Physical Review E | 2009
Tim Rogers; Isaac Pérez Castillo
The spectral densities of ensembles of non-Hermitian sparse random matrices are analyzed using the cavity method. We present a set of equations from which the spectral density of a given ensemble can be efficiently and exactly calculated. Within this approach, the generalized Girkos law is recovered easily. We compare our results with direct diagonalisation for a number of random matrix ensembles, finding excellent agreement.
Proceedings of the Royal Society of London. Series B, Biological Sciences | 2013
Axel G. Rossberg; Tim Rogers; Alan J. McKane
The rapid advance in genetic sequencing technologies has provided an unprecedented amount of data on the biodiversity of meiofauna. It was hoped that these data would allow the identification and counting of species, distinguished as tight clusters of similar genomes. Surprisingly, this appears not to be the case. Here, we begin a theoretical discussion of this phenomenon, drawing on an individual-based ecological model to inform our arguments. The determining factor in the emergence (or not) of distinguishable genetic clusters in the model is the product of population size with mutation rate—a measure of the adaptability of the population as a whole. This result suggests that indeed one should not expect to observe clearly distinguishable species groupings in data gathered from ultrasequencing of meiofauna.

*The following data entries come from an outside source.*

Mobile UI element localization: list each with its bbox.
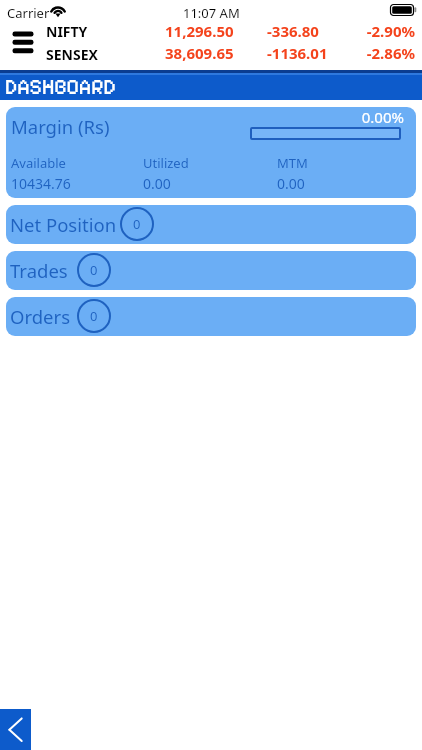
staticText: Carrier <box>7 4 50 22</box>
button[interactable]: Net Position <box>6 205 416 244</box>
staticText: 10434.76 <box>11 174 71 193</box>
staticText: 0.00 <box>143 174 171 193</box>
staticText: 0 <box>133 215 141 233</box>
button[interactable]: Back <box>0 709 31 750</box>
staticText: Margin (Rs) <box>11 114 110 139</box>
staticText: Trades <box>10 258 68 283</box>
staticText: Available <box>11 154 66 172</box>
staticText: 0.00% <box>304 107 404 127</box>
staticText: -2.90% <box>349 21 415 41</box>
staticText: SENSEX <box>46 45 98 64</box>
staticText: Orders <box>10 304 71 329</box>
staticText: 11:07 AM <box>183 4 240 22</box>
button[interactable]: DASHBOARD <box>0 75 422 100</box>
staticText: -2.86% <box>349 43 415 63</box>
staticText: -1136.01 <box>267 43 328 63</box>
staticText: NIFTY <box>46 22 88 41</box>
staticText: 38,609.65 <box>165 43 234 63</box>
button[interactable]: Margin (Rs) <box>6 107 416 198</box>
staticText: -336.80 <box>267 21 319 41</box>
staticText: 0 <box>90 307 98 325</box>
staticText: 0.00 <box>277 174 305 193</box>
staticText: MTM <box>277 154 308 172</box>
staticText: Utilized <box>143 154 189 172</box>
staticText: 11,296.50 <box>165 21 234 41</box>
staticText: DASHBOARD <box>5 75 116 100</box>
staticText: Net Position <box>10 212 117 237</box>
button[interactable]: Menu <box>0 22 46 70</box>
staticText: 0 <box>90 261 98 279</box>
button[interactable]: Trades <box>6 251 416 290</box>
button[interactable]: Orders <box>6 297 416 336</box>
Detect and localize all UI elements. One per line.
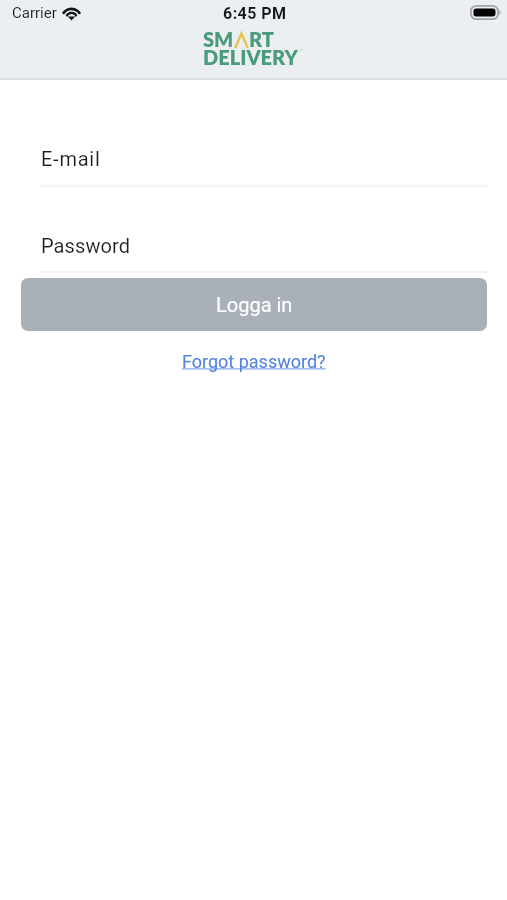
button[interactable]: E-mail (21, 136, 488, 186)
staticText: Password (41, 234, 131, 257)
staticText: A (234, 27, 249, 51)
other: Smart Delivery (203, 27, 307, 65)
other: Wi-Fi signal (60, 3, 83, 20)
staticText: 6:45 PM (223, 4, 287, 23)
staticText: DELIVERY (203, 45, 298, 69)
button[interactable]: Logga in (21, 278, 487, 331)
staticText: Forgot password? (182, 351, 326, 372)
other: Battery full (470, 5, 501, 20)
staticText: Carrier (12, 4, 57, 22)
button[interactable]: Password (21, 223, 488, 271)
staticText: E-mail (41, 147, 101, 170)
staticText: Logga in (216, 293, 293, 316)
staticText: SM (203, 27, 234, 51)
staticText: RT (249, 27, 275, 51)
button[interactable]: Forgot password? (174, 345, 334, 375)
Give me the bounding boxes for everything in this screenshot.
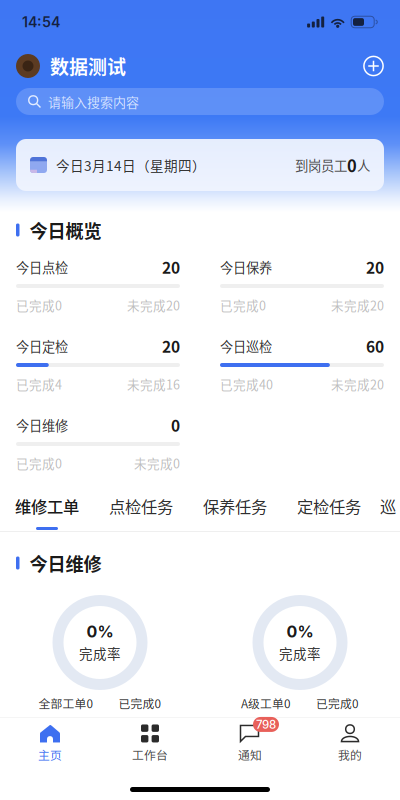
staticText: 今日3月14日（星期四） <box>56 155 206 175</box>
button[interactable]: 新增 <box>363 56 384 76</box>
staticText: 未完成20 <box>331 375 384 393</box>
staticText: 未完成16 <box>127 375 180 393</box>
staticText: 已完成0 <box>220 296 266 314</box>
staticText: 数据测试 <box>50 52 126 80</box>
staticText: 今日维修 <box>30 550 102 576</box>
staticText: 定检任务 <box>297 494 361 518</box>
staticText: 今日概览 <box>30 217 102 243</box>
staticText: 798 <box>256 718 276 731</box>
staticText: 14:54 <box>22 13 60 31</box>
staticText: 已完成40 <box>220 375 273 393</box>
staticText: 60 <box>366 335 384 357</box>
staticText: 已完成0 <box>16 454 62 472</box>
staticText: 20 <box>162 335 180 357</box>
staticText: 今日维修 <box>16 415 68 434</box>
staticText: 未完成20 <box>331 296 384 314</box>
staticText: 点检任务 <box>109 494 173 518</box>
button[interactable]: 巡 <box>376 485 400 531</box>
button[interactable]: 保养任务 <box>188 485 282 531</box>
staticText: 完成率 <box>279 643 321 663</box>
button[interactable]: 798 <box>200 718 300 768</box>
staticText: 巡 <box>380 494 396 518</box>
button[interactable]: 我的 <box>300 718 400 768</box>
staticText: 保养任务 <box>203 494 267 518</box>
button[interactable]: 定检任务 <box>282 485 376 531</box>
staticText: 已完成4 <box>16 375 62 393</box>
staticText: 全部工单0 <box>38 694 94 712</box>
staticText: 人 <box>357 155 370 175</box>
staticText: 0% <box>86 622 114 641</box>
staticText: 0 <box>171 414 180 436</box>
staticText: 已完成0 <box>316 694 359 712</box>
staticText: 0 <box>347 153 357 177</box>
button[interactable]: 点检任务 <box>94 485 188 531</box>
button[interactable]: 维修工单 <box>0 485 94 531</box>
staticText: 20 <box>366 256 384 278</box>
staticText: 到岗员工 <box>295 155 347 175</box>
button[interactable]: 请输入搜索内容 <box>0 88 400 115</box>
staticText: 我的 <box>338 746 362 763</box>
button[interactable]: 主页 <box>0 718 100 768</box>
staticText: 未完成20 <box>127 296 180 314</box>
staticText: 今日保养 <box>220 257 272 276</box>
staticText: 已完成0 <box>118 694 162 712</box>
staticText: 工作台 <box>132 746 168 763</box>
staticText: 今日点检 <box>16 257 68 276</box>
staticText: 完成率 <box>79 643 121 663</box>
button[interactable]: 工作台 <box>100 718 200 768</box>
staticText: 已完成0 <box>16 296 62 314</box>
staticText: 请输入搜索内容 <box>48 92 139 111</box>
staticText: 0% <box>286 622 314 641</box>
staticText: A级工单0 <box>241 694 291 712</box>
staticText: 20 <box>162 256 180 278</box>
staticText: 今日定检 <box>16 336 68 356</box>
staticText: 今日巡检 <box>220 336 272 356</box>
staticText: 通知 <box>238 746 262 763</box>
staticText: 维修工单 <box>15 494 79 518</box>
staticText: 未完成0 <box>134 454 180 472</box>
staticText: 主页 <box>38 746 62 763</box>
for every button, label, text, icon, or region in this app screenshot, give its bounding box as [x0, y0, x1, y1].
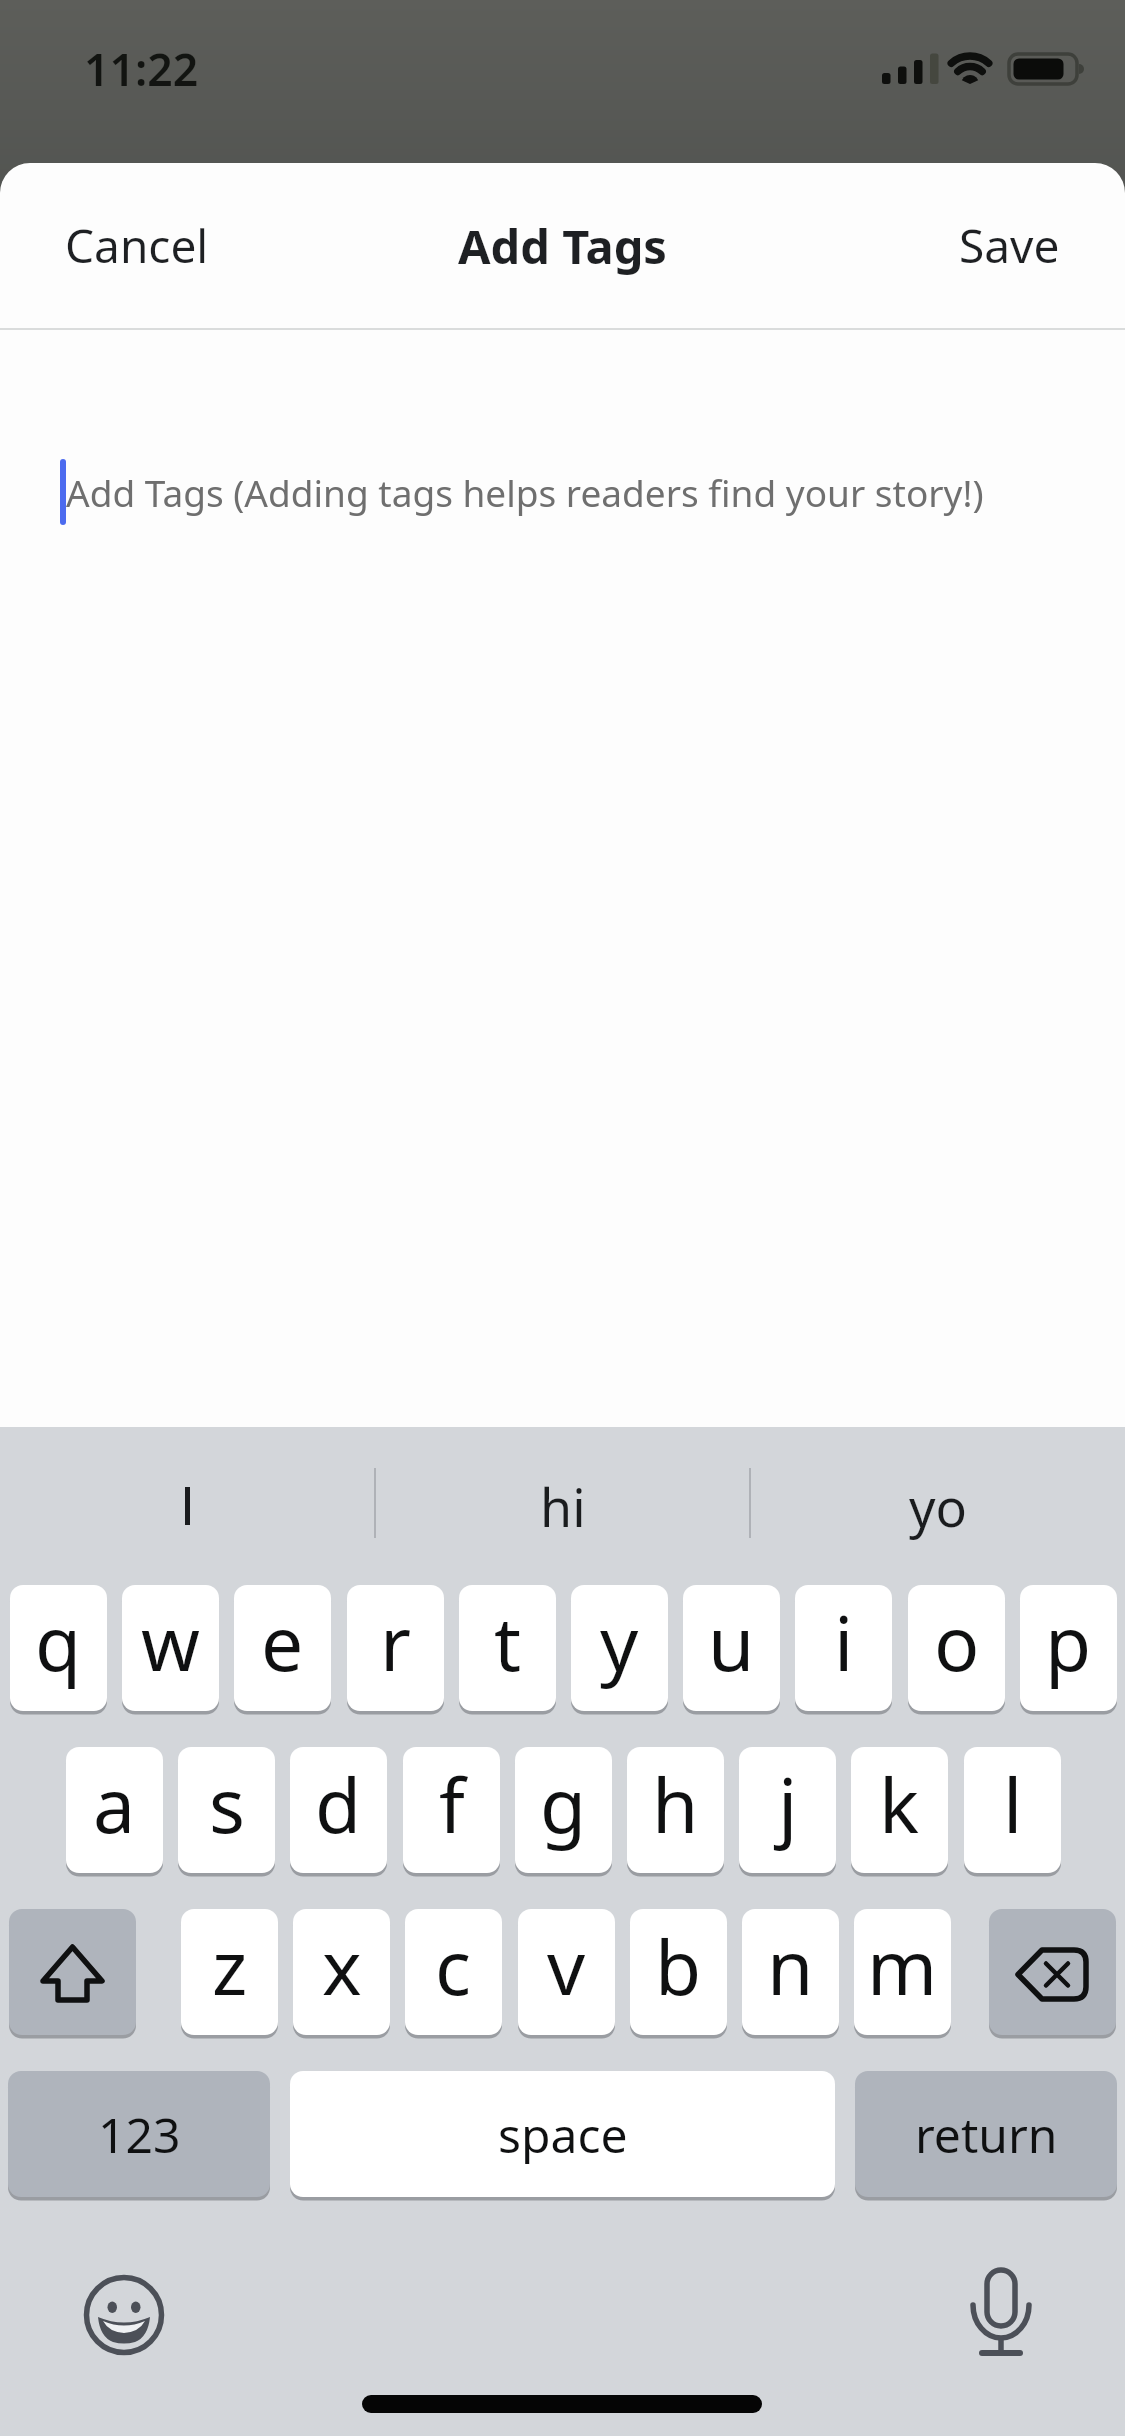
button[interactable]: c [405, 1909, 502, 2035]
button[interactable] [9, 1909, 136, 2035]
staticText: f [439, 1753, 465, 1855]
button[interactable]: b [630, 1909, 727, 2035]
button[interactable]: m [854, 1909, 951, 2035]
button[interactable]: e [234, 1585, 331, 1711]
staticText: space [498, 2102, 628, 2167]
staticText: yo [909, 1471, 967, 1542]
button[interactable]: r [347, 1585, 444, 1711]
staticText: b [655, 1915, 702, 2017]
button[interactable]: k [851, 1747, 948, 1873]
button[interactable]: x [293, 1909, 390, 2035]
staticText: 11:22 [84, 38, 199, 98]
staticText: i [834, 1591, 854, 1693]
button[interactable]: q [10, 1585, 107, 1711]
staticText: j [778, 1753, 798, 1855]
button[interactable]: w [122, 1585, 219, 1711]
button[interactable]: yo [750, 1427, 1125, 1585]
staticText: h [652, 1753, 699, 1855]
staticText: r [380, 1591, 411, 1693]
staticText: m [867, 1915, 938, 2017]
staticText: o [934, 1591, 980, 1693]
staticText: 123 [98, 2102, 181, 2167]
staticText: a [93, 1753, 136, 1855]
button[interactable]: o [908, 1585, 1005, 1711]
button[interactable]: g [515, 1747, 612, 1873]
button[interactable]: h [627, 1747, 724, 1873]
staticText: v [547, 1915, 586, 2017]
staticText: z [212, 1915, 248, 2017]
button[interactable]: return [855, 2071, 1117, 2197]
staticText: Add Tags [458, 214, 667, 278]
staticText: u [708, 1591, 755, 1693]
button[interactable]: a [66, 1747, 163, 1873]
button[interactable]: n [742, 1909, 839, 2035]
staticText: e [261, 1591, 304, 1693]
button[interactable]: 123 [8, 2071, 270, 2197]
button[interactable]: z [181, 1909, 278, 2035]
staticText: d [315, 1753, 362, 1855]
button[interactable]: t [459, 1585, 556, 1711]
button[interactable]: p [1020, 1585, 1117, 1711]
staticText: hi [540, 1471, 586, 1542]
staticText: Save [959, 214, 1060, 277]
staticText: Cancel [65, 214, 209, 277]
button[interactable]: d [290, 1747, 387, 1873]
staticText: Add Tags (Adding tags helps readers find… [66, 467, 984, 517]
staticText: k [879, 1753, 920, 1855]
button[interactable]: l [964, 1747, 1061, 1873]
staticText: n [767, 1915, 814, 2017]
button[interactable]: i [795, 1585, 892, 1711]
staticText: w [141, 1591, 200, 1693]
button[interactable]: j [739, 1747, 836, 1873]
staticText: y [600, 1591, 639, 1693]
button[interactable] [0, 1427, 375, 1585]
button[interactable] [989, 1909, 1116, 2035]
staticText: p [1045, 1591, 1092, 1693]
staticText: q [35, 1591, 82, 1693]
staticText: l [1003, 1753, 1023, 1855]
staticText: c [435, 1915, 472, 2017]
button[interactable]: s [178, 1747, 275, 1873]
staticText: x [322, 1915, 362, 2017]
button[interactable]: Save [934, 163, 1085, 328]
button[interactable]: Cancel [40, 163, 234, 328]
button[interactable]: v [518, 1909, 615, 2035]
button[interactable] [79, 2270, 169, 2360]
button[interactable] [961, 2270, 1041, 2360]
button[interactable]: hi [375, 1427, 750, 1585]
button[interactable]: Add Tags (Adding tags helps readers find… [66, 459, 984, 525]
staticText: t [494, 1591, 522, 1693]
button[interactable]: u [683, 1585, 780, 1711]
staticText: return [915, 2102, 1058, 2167]
button[interactable]: space [290, 2071, 835, 2197]
button[interactable]: y [571, 1585, 668, 1711]
staticText: s [209, 1753, 245, 1855]
button[interactable]: f [403, 1747, 500, 1873]
staticText: g [540, 1753, 587, 1855]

Journal of Physics A | 2013
George W. A. Constable; Alan J. McKane; Tim Rogers
The theory of slow manifolds is an important tool in the study of deterministic dynamical systems, giving a practical method by which to reduce the number of relevant degrees of freedom in a model, thereby often resulting in a considerable simplification. In this paper we demonstrate how the same basic methodology may also be applied to stochastic dynamical systems, by examining the behaviour of trajectories conditioned on the event that they do not depart the slow manifold. We apply the method to two models: one from ecology and one from epidemiology, achieving a reduction in model dimension and illustrating the high quality of the analytical approximations.